I am a married man, but now I is me. I found one person living alone, really need a lot of courage. a person's life is very easy to produce, such as autism, depression, anorexia, including suicide psychosis many psychological problems.
this times after returning home, the first thing I bought a pot for their own tall bamboo on the Japanese on the balcony, then a green, gave me cool, but also gave me tough.
day, I insist on getting up early Running in the morning writing, noon to buy food, cooking, afternoon meeting with friends, reading the evening Kandie, going to bed early, to adhere to a normal schedule. alone a long time, I began very fond of such living conditions.
In fact, a person from birth to death, in essence, is a human being, such as the Buddhist speaks of Whether this person is living in what state, it is the toward the crowd. This can only exist with others, to feed back their own existence, survival is not from their own inner strength. Some people would like a little inner hard core, the lack of scalability and tolerance; And some people like inner sea, able to accommodate many of the disasters in life, but also other people in life do not feel smell the aroma.
when you and your loved ones or friends, we should also respect them single . In the past when dealing with people's feelings and ignore things, only in the single time in order to perceive and appreciate them carefully, for those beautiful things, but will know how valuable they are.

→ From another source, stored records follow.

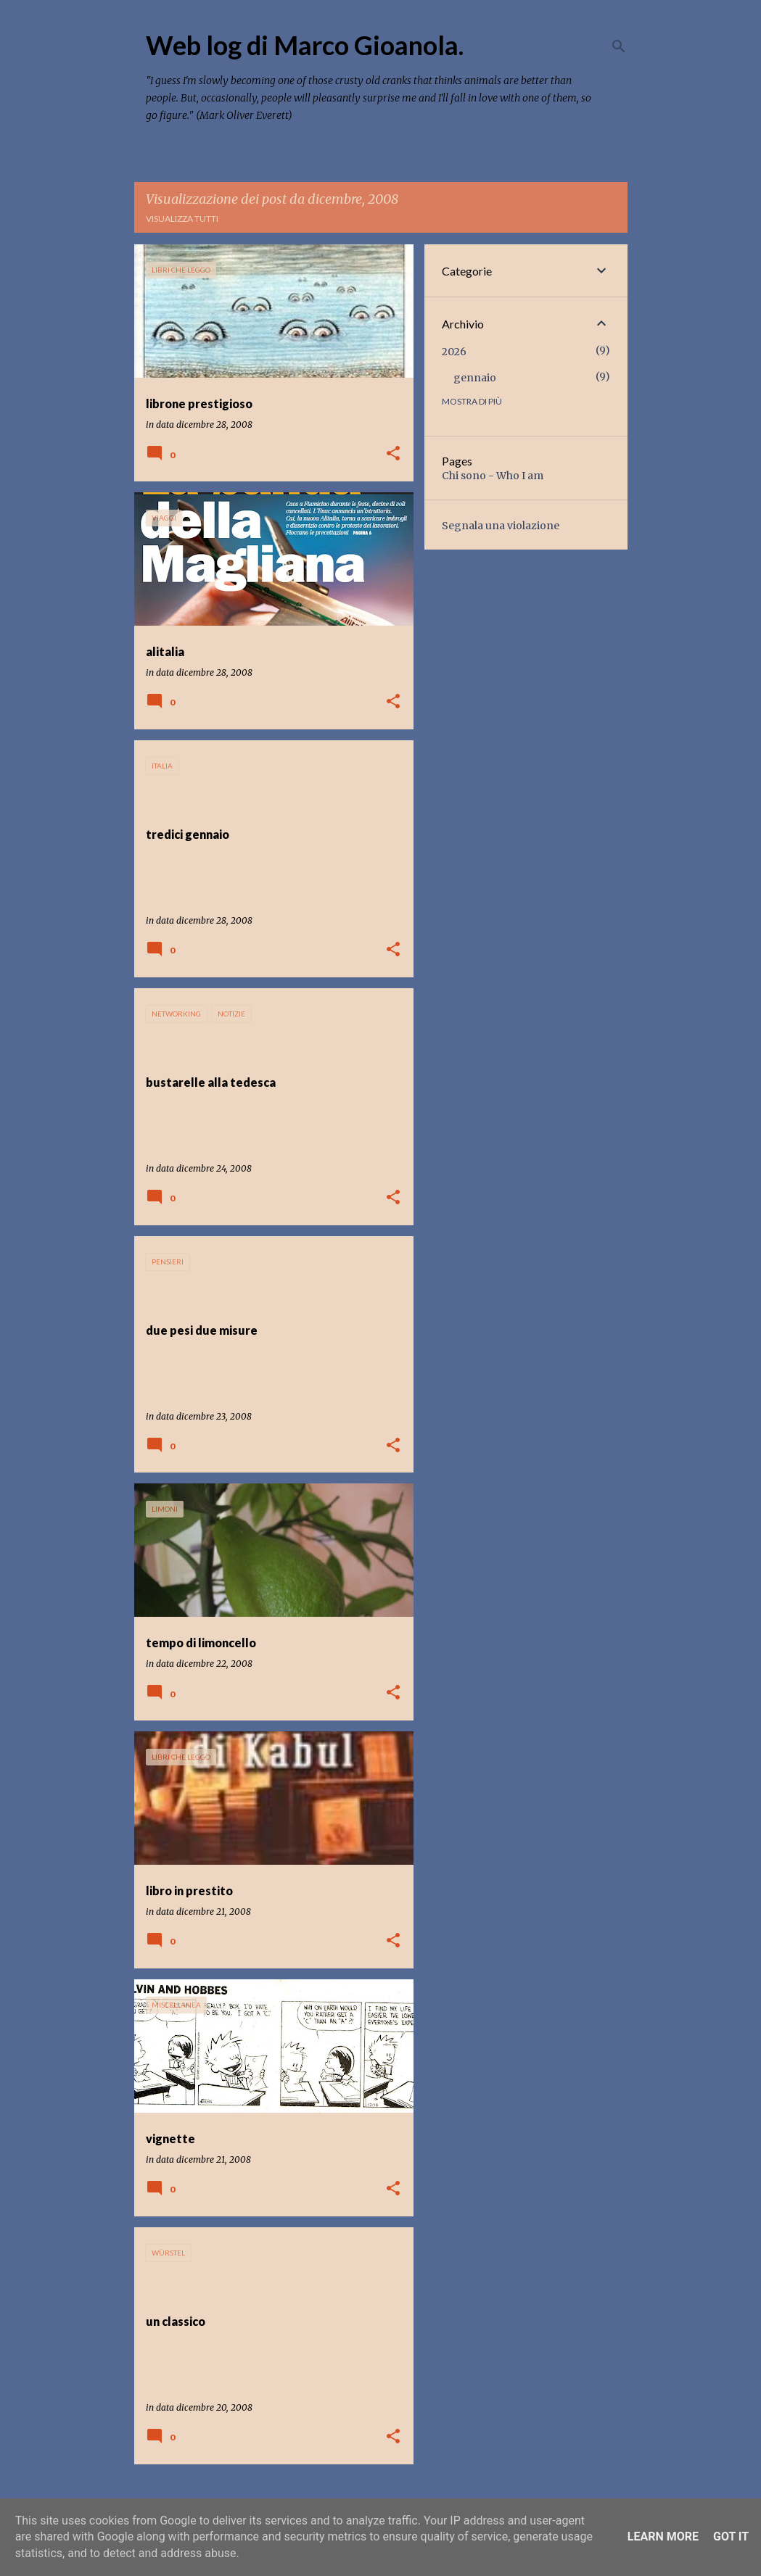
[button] (393, 454)
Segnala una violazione (500, 525)
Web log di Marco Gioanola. (305, 45)
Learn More (663, 2536)
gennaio (474, 377)
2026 (454, 351)
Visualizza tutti (182, 218)
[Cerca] (619, 46)
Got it (731, 2536)
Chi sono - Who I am (492, 475)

day since I got married, my husband and I has been the heart are recognition; appreciate each other; be grateful for each other needs of life, not just because we are husband and wife. though often he is not me, but I can feel his breath and his voice his smile, he was at my side, I is not alone.

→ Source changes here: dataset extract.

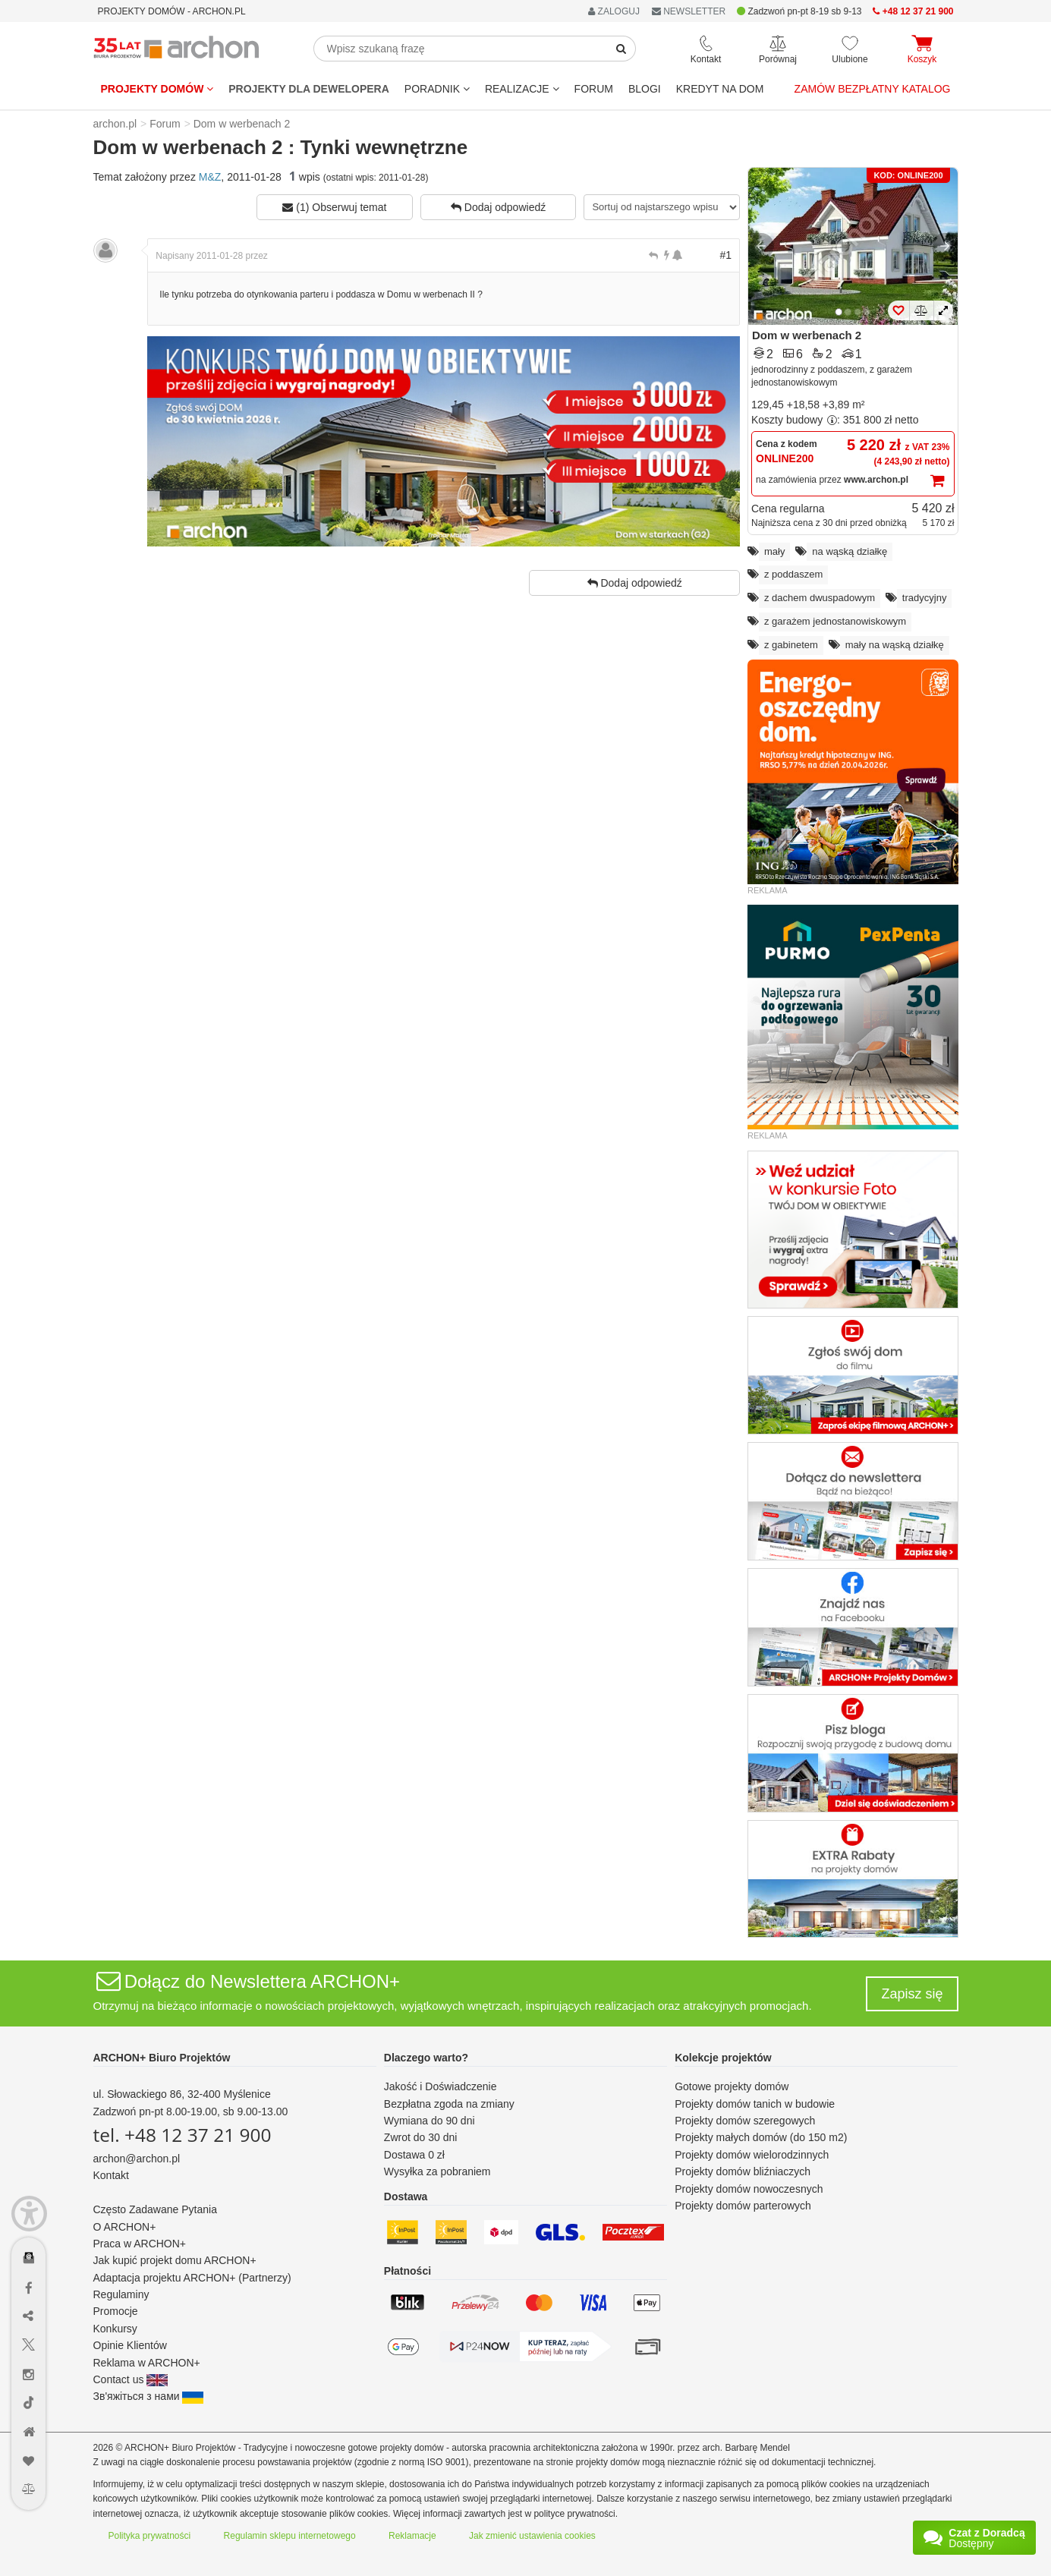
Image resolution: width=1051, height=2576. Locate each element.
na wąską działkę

even from now on, I live alone, I can live very well. I experienced many things, waves, and hell, brocade-like, rough, like bowls, bizarre, dark visions. I have some to understand: Life is like wine, some people who drink wine; some people who drink; some people is to make wine drinking, and drink themselves. before I had been drink , also was drunk, and now I feel one with the wine to achieve integration of the state, married or single it just looks to me, and my heart it too far separated.